Scientific classification
- Kingdom: Plantae
- Clade: Embryophytes
- Clade: Tracheophytes
- Clade: Angiosperms
- Clade: Eudicots
- Clade: Asterids
- Order: Asterales
- Family: Asteraceae
- Genus: Haastia
- Species: H. pulvinaris
- Binomial name: Haastia pulvinaris Laing

= Haastia pulvinaris =

- Genus: Haastia
- Species: pulvinaris
- Authority: Laing
- Conservation status: NT

Species of flowering plant

Haastia pulvinaris, or vegetable sheep, is a species of perennial alpine plant that grows in a bizarre, sheep-like formation on scree slopes in the South Island of New Zealand.

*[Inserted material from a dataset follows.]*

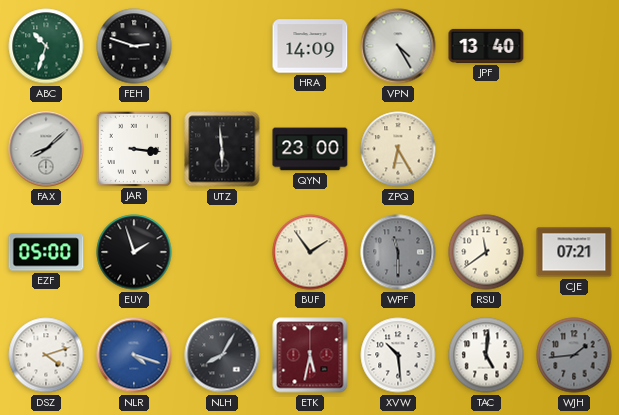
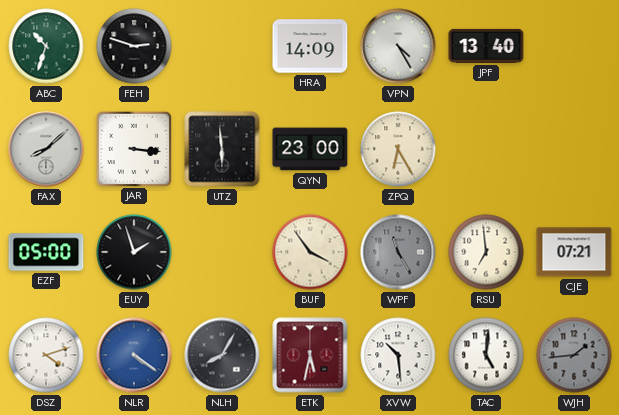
BUF: 1:54 -> 3:54
WPF: 11:30 -> 11:25
RSU: 11:39 -> 6:59
NLR: 4:18 -> 4:21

It is not actually a sheep; but from far away, the vegetable sheep can look like a flock of them on the rocky slopes where they live.

==Description==
Haastia pulvinaris is a stout, white perennial that grows in thick mats. These mats give the appearance of felting together, with each section having a 1" or so wide circular felted leaf, and sometimes with a black dot or an orange flower in the middle. The mats can grow up to a few metres in length, and they give the appearance of a flock of sheep from far away.

==Range==
Known only from the South Island. A species of Raoulia forms vegetable sheep on the North Island.

==Habitat==
Scree slopes and alpine rock fields.

==Ecology==
The dense wool-like branchlets enable this plant to form tough mats on otherwise inhospitable scree fields. It is often found in isolation, although Epilobium and other grasses and flowers can sometimes grow near them.

==Taxonomy==
Haastia pulvinaris contains the following varieties:
- Haastia pulvinaris var. pulvinaris
- Haastia pulvinaris var. minor
These varieties were only recently split out into two species.